Hi there. I am experiencing serious problem with PCR analysis .I am not very keen in the field so please give me some hint what might get wrong. I have been using the same protocol for several times since last years and suddenly I started getting no products in the electrophoresis. I changed TAq, buffer, calibrate the thermocycler, used different pair of primers no response. I ordered new dNTPs and finally I got once a band only of the cultured bacteria in PCR water and not any at all bands in my extractions. These extractions used to work very well in previous PCRs. What might be wrong? Please help...I cannot find a solution..I do not belive that all extractions have degradaded...
Thanks

Since you have tried
TAq, buffer, calibrate the thermocycler, used different pair of primers. dNTPs and new DNA extracts

you may want to try
1. change the annealing temp
2. see if the primers are degraded/GC rich/secondary structured
3. try hot start PCR
4. work on a different PCR machine
5. run a gel of your extracts to make sure
6. ask a labmate work on the same PCR to see if he/she gets anything

Hi there. I am experiencing serious problem with PCR analysis .I am not very keen in the field so please give me some hint what might get wrong. I have been using the same protocol for several times since last years and suddenly I started getting no products in the electrophoresis. I changed TAq, buffer, calibrate the thermocycler, (clue 1) used different pair of primers no response. I ordered new dNTPs and finally I got once a band only of the (clue 2)cultured bacteria in PCR water and not any at all bands in my extractions. These extractions used to work very well in previous PCRs. What might be wrong? Please help...I cannot find a solution..I do not belive that all extractions have degradaded...
Thanks.

clue 1: other primer also not work; clue 2: nothing on ur extracted DNA but PCR water with bacteria have band. ALL of this sum up to PCR INHIBITORs!!!!!

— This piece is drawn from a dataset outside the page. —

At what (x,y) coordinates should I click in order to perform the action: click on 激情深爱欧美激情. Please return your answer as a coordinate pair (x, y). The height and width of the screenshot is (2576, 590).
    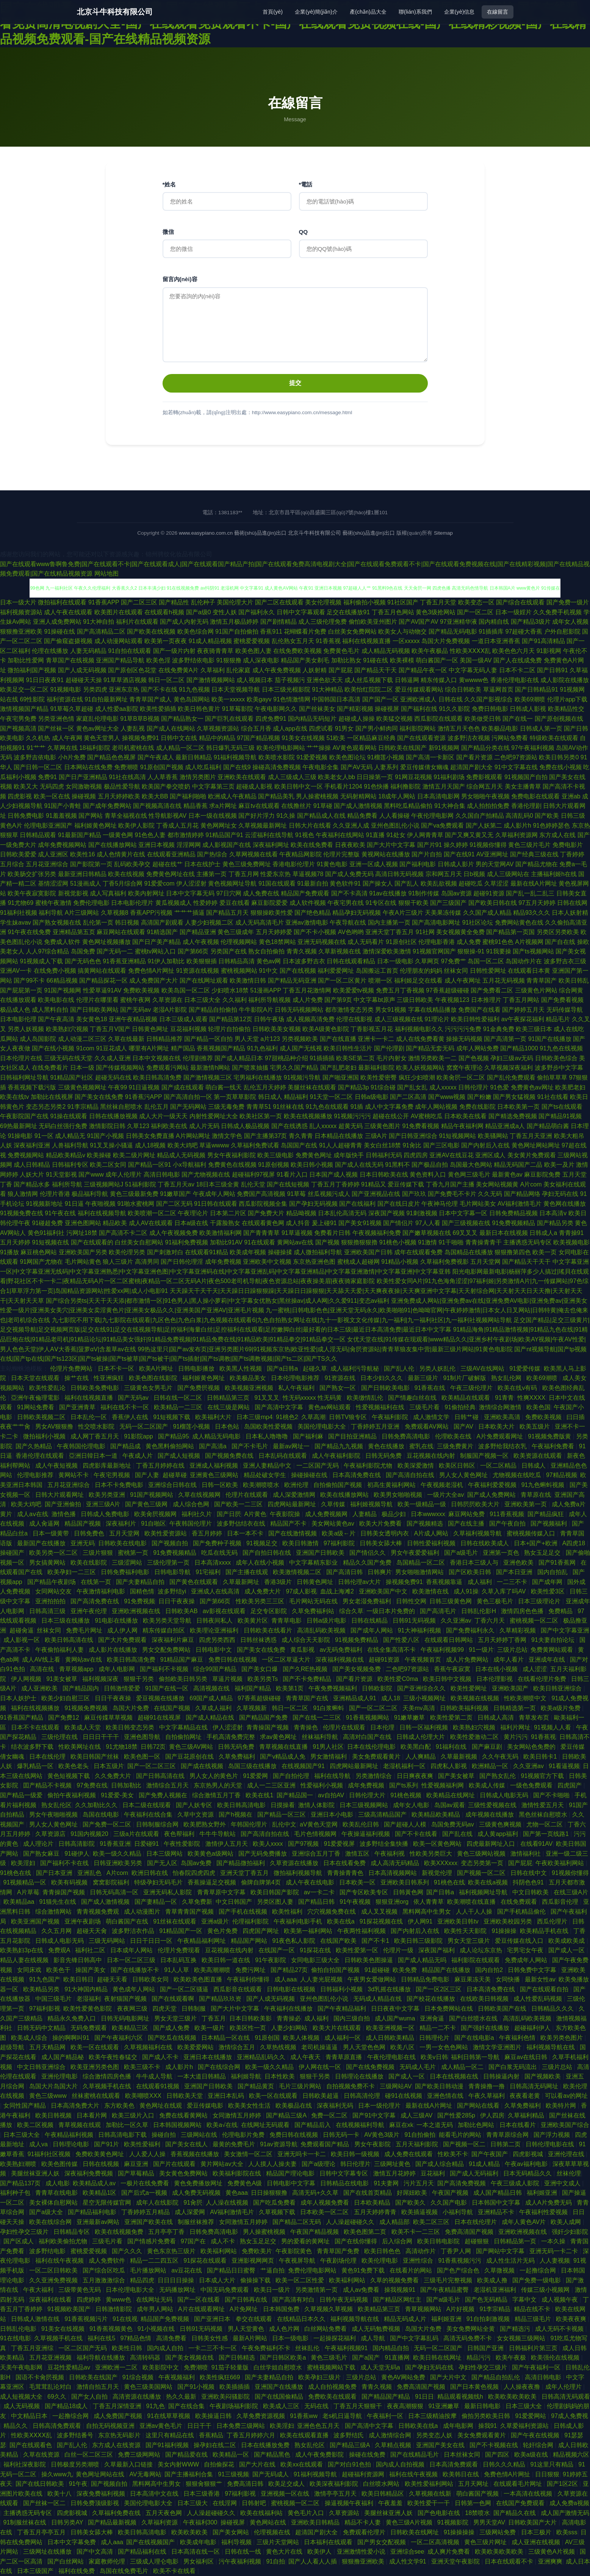     Looking at the image, I should click on (387, 951).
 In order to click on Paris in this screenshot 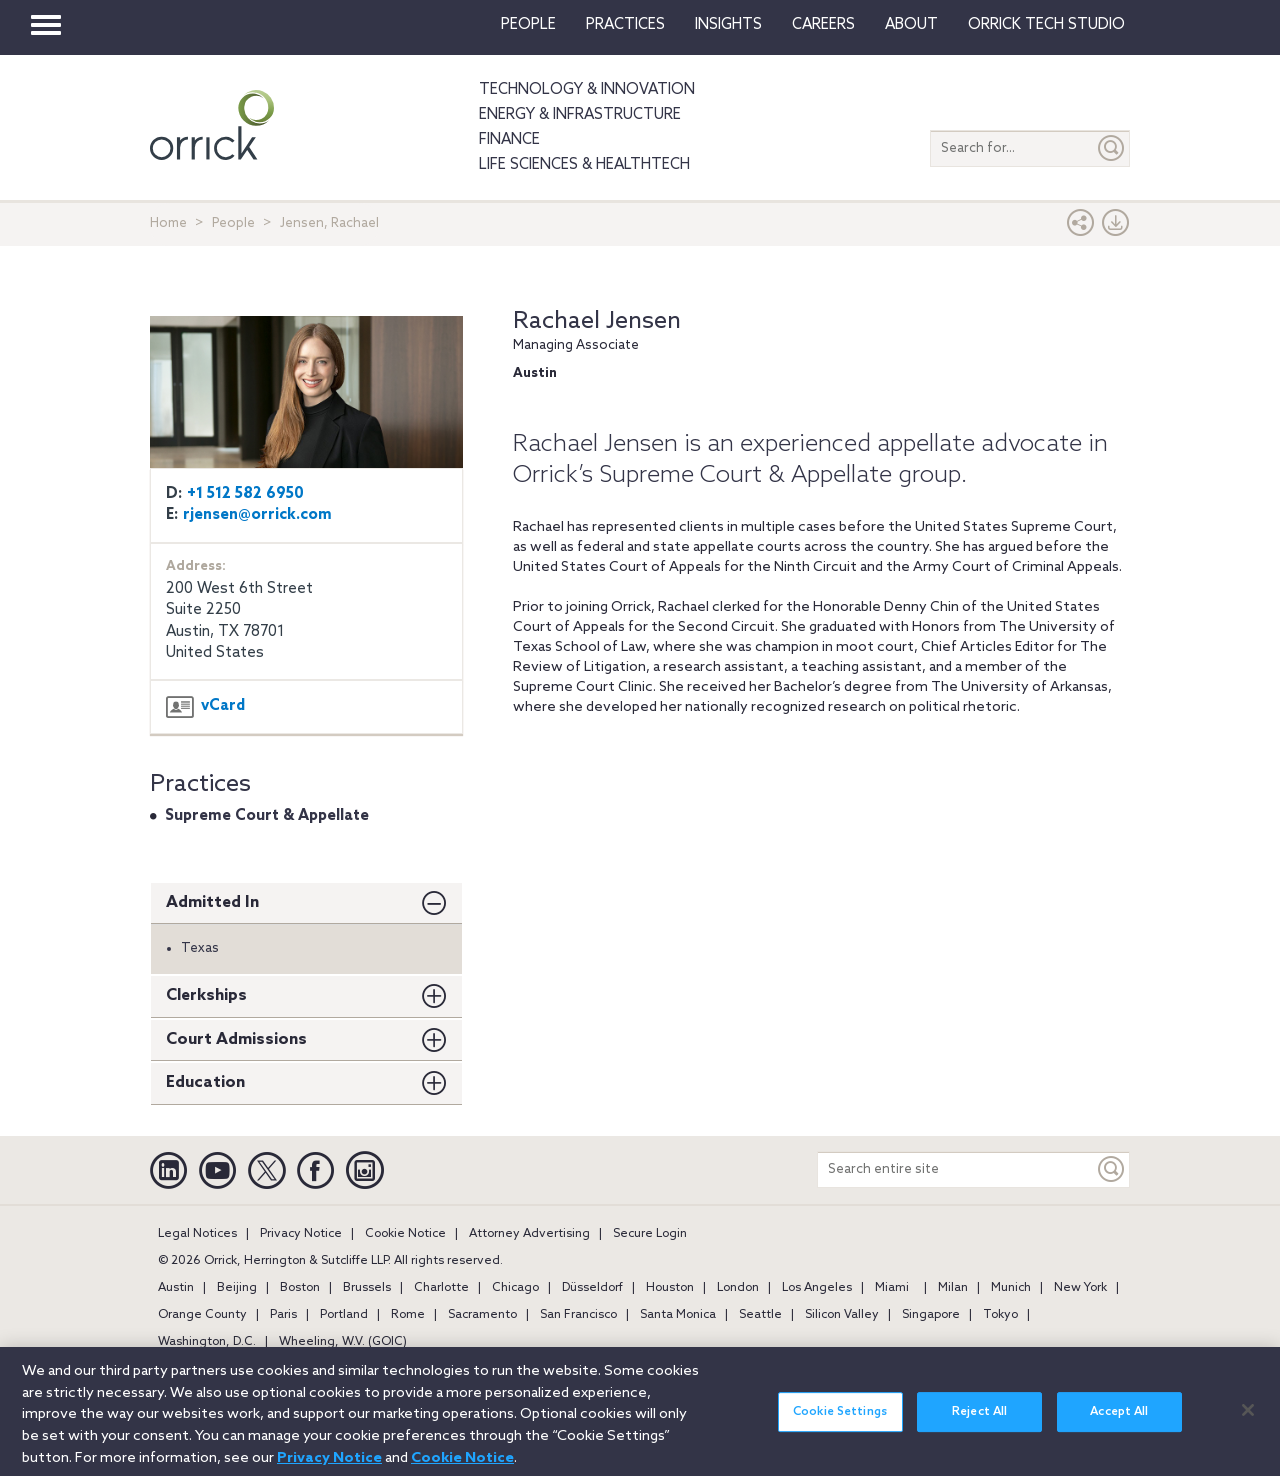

can u post what is ur extracted DNA concentration and purity. And how much u volume of extracted DNA you load per PCR reaction.

Ok here is an easy way to test. let us assume that you load say 3ul of extracted DNA. Do you have labmate who have working PCR? If yes then in that reaction replace 3ul of PCR water with ur extracted DNA. If the result suppose to be positive but in gel show negative mean that ur extraction may have high PCR inhibitor.

And of course too much DNA will inhibit too. If you grow bacteria in different broth media maybe you can wash it few times with saline before process for extraction. please keep update. and do tell us whether is inhibitor or not.